A decisão anterior também determinava que a Secretaria de Estado de Meio Ambiente e Desenvolvimento Sustentável (Semad) passasse a cuidar do licenciamento e da fiscalização do local.
Aterro Sanitário de Goiânia

A nova decisão foi tomada pelo desembargador Maurício Porfírio Rosa, da 5ª Câmara Cível, após um pedido da Prefeitura de Goiânia.
Segundo o desembargador, existem argumentos que indicam que a responsabilidade pelo licenciamento de locais que causam impacto apenas na cidade pode ser do município. Nesse caso, a Agência Municipal do Meio Ambiente (Amma) seria responsável pelas licenças e pela fiscalização do aterro.

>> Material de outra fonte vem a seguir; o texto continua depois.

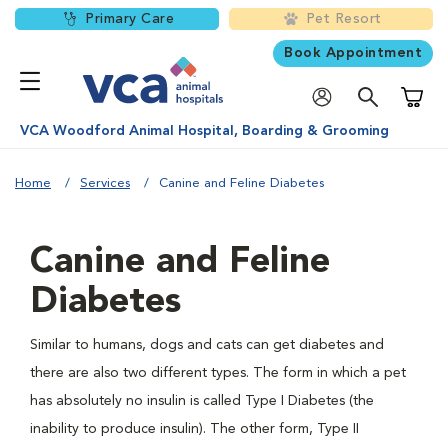
Primary Care
Pet Resort
Book Appointment
Shoppi
VCA Woodford Animal Hospital, Boarding & Grooming
Home
Services
Canine and Feline Diabetes
Canine and Feline
Diabetes
Similar to humans, dogs and cats can get diabetes and
there are also two different types. The form in which a pet
has absolutely no insulin is called Type I Diabetes (the
inability to produce insulin). The other form, Type II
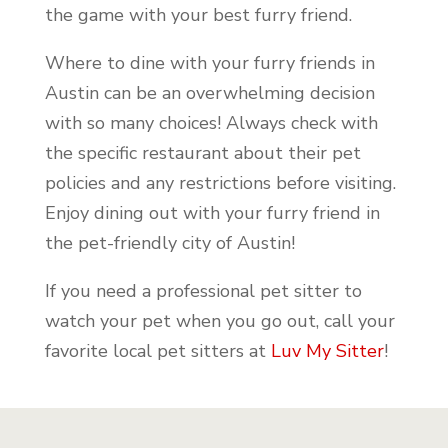
the game with your best furry friend.
Where to dine with your furry friends in
Austin can be an overwhelming decision
with so many choices! Always check with
the specific restaurant about their pet
policies and any restrictions before visiting.
Enjoy dining out with your furry friend in
the pet-friendly city of Austin!
If you need a professional pet sitter to
watch your pet when you go out, call your
favorite local pet sitters at
Luv My Sitter
!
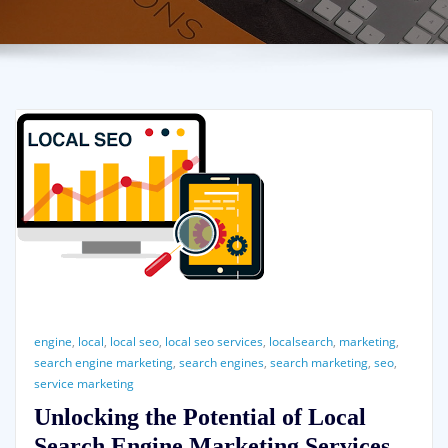
engine
,
local
,
local seo
,
local seo services
,
localsearch
,
marketing
,
search engine marketing
,
search engines
,
search marketing
,
seo
,
service marketing
Unlocking the Potential of Local
Search Engine Marketing Services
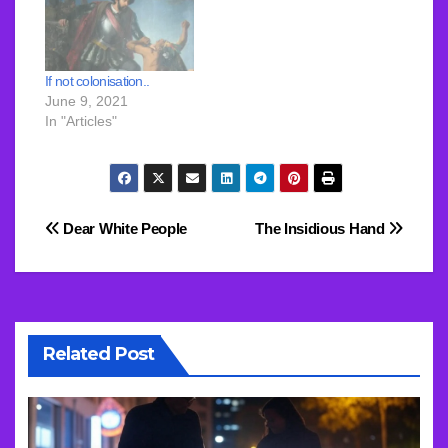
If not colonisation..
June 9, 2021
In "Articles"
Post
Dear White People
The Insidious Hand
navigation
Related Post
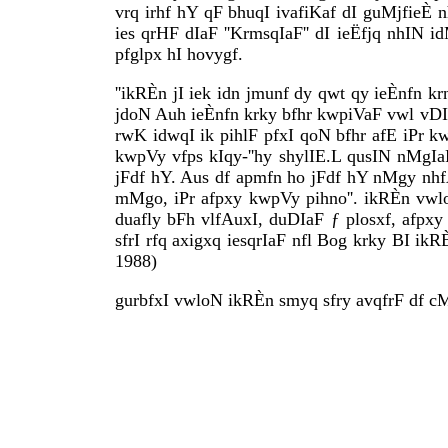
vrq irhf hY qF bhuqI ivafiKaf dI guMjfieÈ n
ies qrHF dIaF ''KrmsqIaF'' dI ieËfjq nhIN i
pfglpx hI hovygf.
''ikRÈn jI iek idn jmunf dy qwt qy ieÈnfn
jdoN Auh ieÈnfn krky bfhr kwpiVaF vwl vDI
rwK idwqI ik pihlF pfxI qoN bfhr afE iPr 
kwpVy vfps kIqy-''hy shylIE.L qusIN nMgIa
jFdf hY. Aus df apmfn ho jFdf hY nMgy nh
mMgo, iPr afpxy kwpVy pihno''. ikRÈn vwl
duafly bFh vlfAuxI, duDIaF ƒ plosxf, afpxy
sfrI rfq axigxq iesqrIaF nfl Bog krky BI ik
1988)
gurbfxI vwloN ikRÈn smyq sfry avqfrF df c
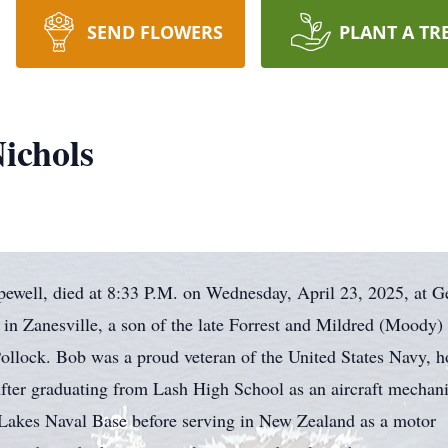
SEND FLOWERS
PLANT A TR
ichols
ewell, died at 8:33 P.M. on Wednesday, April 23, 2025, at G
 in Zanesville, a son of the late Forrest and Mildred (Moody)
 Pollock. Bob was a proud veteran of the United States Navy, 
fter graduating from Lash High School as an aircraft mechani
 Lakes Naval Base before serving in New Zealand as a motor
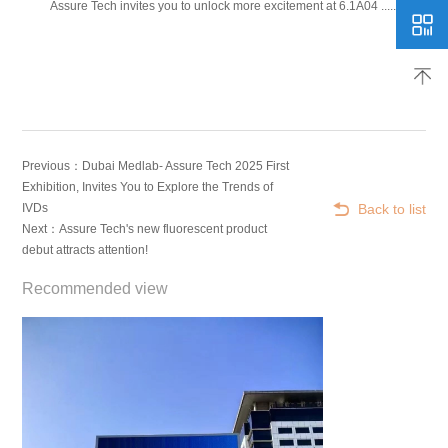
Assure Tech invites you to unlock more excitement at 6.1A04 ......
Previous：Dubai Medlab- Assure Tech 2025 First
Exhibition, Invites You to Explore the Trends of
Back to list
IVDs
Next：Assure Tech's new fluorescent product
debut attracts attention!
Recommended view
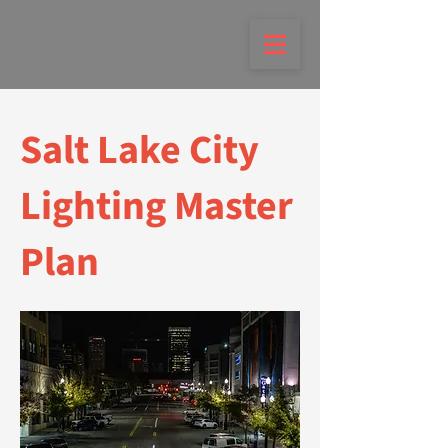
Salt Lake City
Lighting Master
Plan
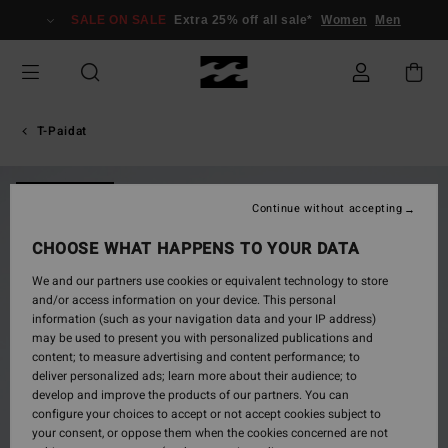
Skip
SALE ON SALE
Extra 25% off all sale*
Women
Men
to
Product
Information
T-Paidat
NEW ARRIVAL
Continue without accepting
CHOOSE WHAT HAPPENS TO YOUR DATA
We and our partners use cookies or equivalent technology to store
and/or access information on your device. This personal
information (such as your navigation data and your IP address)
may be used to present you with personalized publications and
content; to measure advertising and content performance; to
deliver personalized ads; learn more about their audience; to
develop and improve the products of our partners. You can
configure your choices to accept or not accept cookies subject to
your consent, or oppose them when the cookies concerned are not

Na decisão, o magistrado também citou entendimentos do Superior Tribunal de Justiça (STJ) e do Supremo Tribunal Federal (STF). Os tribunais já apontaram que estados e municípios têm responsabilidades próprias na área ambiental e que a competência municipal deve ser mantida quando o impacto da atividade é local.
Coleta de lixo

O desembargador também levou em consideração os possíveis problemas que poderiam ocorrer caso a decisão anterior começasse a valer imediatamente.
A suspensão das licenças poderia afetar o funcionamento do aterro e, consequentemente, a coleta e o destino do lixo produzido em Goiânia. Entre os riscos estão o acúmulo de resíduos, o descarte irregular e problemas ambientais.
Por isso, o TJGO decidiu manter o funcionamento do aterro enquanto o recurso da Prefeitura ainda é analisado.
Com a decisão, as licenças emitidas pela Amma continuam valendo e a Semad não assume, neste momento, o licenciamento e a fiscalização do Aterro Sanitário de Goiânia.